Today’s video games tap into who we are as people, and into the existing systems of our world. Kill Screen Magazine strives to explore these ideas of human behavior, aiming to reach a more mature demographic.
“Everyone’s a gamer– you’ve just got to find the right game.”
Jamin Brophy-Warren, Editor of Kill Screen Magazine
Games are no longer bound to dorm rooms and they aren’t just for our middle school aged little brothers anymore. Today’s “video” games, packed with state-of-the-art motion graphics and advanced artificial intelligence tap into who we are as people, and into the existing systems of our world. Part of playing games is making mistakes, trying different techniques and testing human behaviors. And a new publication, Kill Screen Magazine, strives to explore these ideas of human behavior aiming to reach the market of 25-34 year old wealthy, urban, culturally elite males.
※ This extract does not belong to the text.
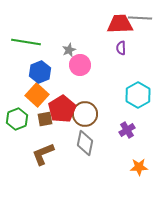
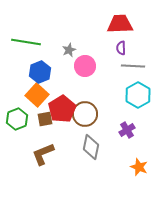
gray line: moved 7 px left, 48 px down
pink circle: moved 5 px right, 1 px down
gray diamond: moved 6 px right, 4 px down
orange star: rotated 24 degrees clockwise
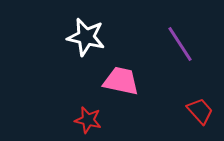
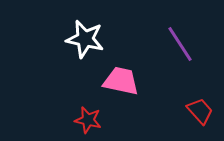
white star: moved 1 px left, 2 px down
The idea for Kill Screen was born while Jamin Brophy-Warren was hanging out with pal and fellow Pitchfork writer Chris Dahlen in March 2009 at the Gamers Developing Conference in San Francisco. The two began commiserating over the lack of a Tom Wolfe or Chuck Klosterman of video game writing. “Sure there were tons of bloggers dedicated to the subject,” Jamin says, “But there wasn’t anything high-end and intellectual publication on gaming. So we said, let’s do this.”
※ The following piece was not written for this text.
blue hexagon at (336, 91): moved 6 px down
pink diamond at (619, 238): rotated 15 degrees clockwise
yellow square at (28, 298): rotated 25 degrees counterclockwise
Prior to launching Kill Screen, 27-year-old Jamin Brophy-Warren graduated from Harvard University in ’04 with a focus on cultural theory and then spent four years as a reporter at the Wall Street Journal carving out a niche focused on Nintendo wii and the gaming world. He first started playing games on a set called Coleco Vision when he was six years old. Jamin spent much of his youth listening to punk music and playing video games with his father. “My dad called it ‘Playstation Parenting’,” Jamin recalls with a smile. Now his favorite new video games is Heavy Rain.
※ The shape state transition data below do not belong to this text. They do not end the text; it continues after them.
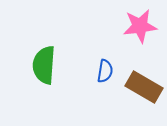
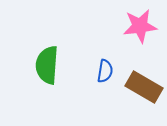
green semicircle: moved 3 px right
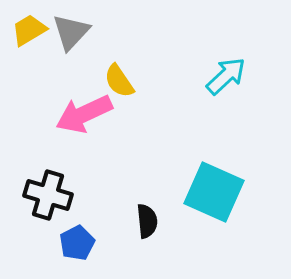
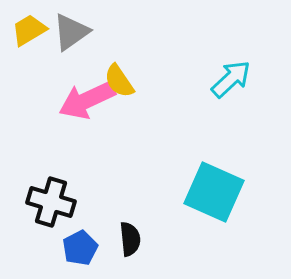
gray triangle: rotated 12 degrees clockwise
cyan arrow: moved 5 px right, 3 px down
pink arrow: moved 3 px right, 14 px up
black cross: moved 3 px right, 7 px down
black semicircle: moved 17 px left, 18 px down
blue pentagon: moved 3 px right, 5 px down
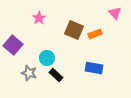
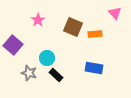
pink star: moved 1 px left, 2 px down
brown square: moved 1 px left, 3 px up
orange rectangle: rotated 16 degrees clockwise
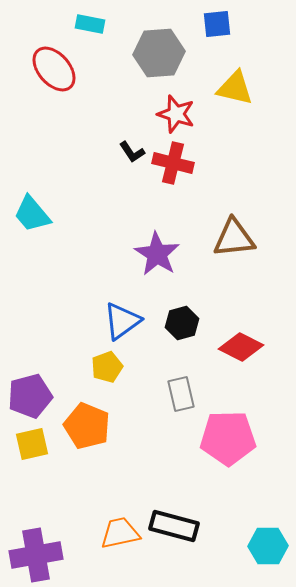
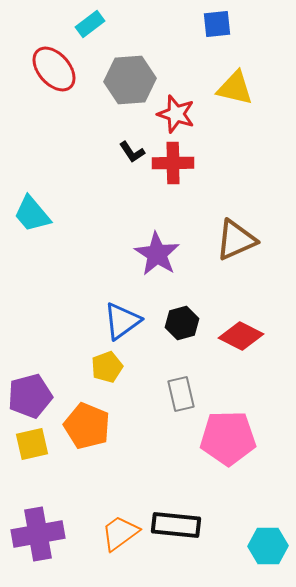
cyan rectangle: rotated 48 degrees counterclockwise
gray hexagon: moved 29 px left, 27 px down
red cross: rotated 15 degrees counterclockwise
brown triangle: moved 2 px right, 2 px down; rotated 18 degrees counterclockwise
red diamond: moved 11 px up
black rectangle: moved 2 px right, 1 px up; rotated 9 degrees counterclockwise
orange trapezoid: rotated 24 degrees counterclockwise
purple cross: moved 2 px right, 21 px up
The publication’s mission is to explore the question, “What does it mean to play games?”
“The question is deliberately open ended and context specific, says Jamin, but he says, “Games are people to me. They represent who we are and how we think about the world. In fact, I’m most myself when I play games.”
If Jamin has his way, Kill Screen will be to video gaming what early Rolling Stone was to rock n’ roll or what Wired was to tech. What separates Kill Screen from most magazines on the newstands is its glossy Monocle like feel, it’s small i-Pad size, its impressive roster of (mostly unpaid) writers and best of all, its drop dead gorgeous design.
For Issue 0, Kill Screen’s writers included Gamasutra’s Leigh Alexander, author Tom Bissell, Colbert Report writer Rob Dubbin, Onion writer Zack Handlen, law student L.B. Jeffries, Paste writer Jason Killingsworth, Crispy Gamer editor Ryan Kuo, and LA Times writer Matthew Shaer. Philadelphia based art director Anthony Smyrski is the creative mind behind the magazine’s breathtaking look.
In Fall 2009, Kill Screen received most of its seed money from the fund-raising website, Kickstarter.com. “It was cool,” says Jamin, “Because we were able to figure out if our idea was good or not, who are audience would be (particularly those who put their money where there mouth is).” On Kickstarter.com, Kill Screen received almost $6,000 from 160 backers and have since backed 5 other Kickstarter projects.
So what’s in a name? Kill Screens are found at the end of many classic arcade games and if you are a serious gamer, you may recall the infamous kill screen which appears at the 256th level of the game, Pac-Man. When a player reaches this level, the screen dissolves into a pattern of random symbols and letters due to an internal 8-bit related programming error.
UK based technology and music journalist, Duncan Geere says,
“I loved the first issue of Kill Screen. While it was expensive and a bit slow to ship from the States, I love the idea, the concept and execution.”
While each issue sells for $20 in the US and $35 internationally, in the age of the iPad, Kill Screen is a novel and elegant twist on modern publishing.
“The magazine is something you want to hold. It’s the sort of thing you’d want to pass on to your children. We want it to be an heirloom,” Jamin says.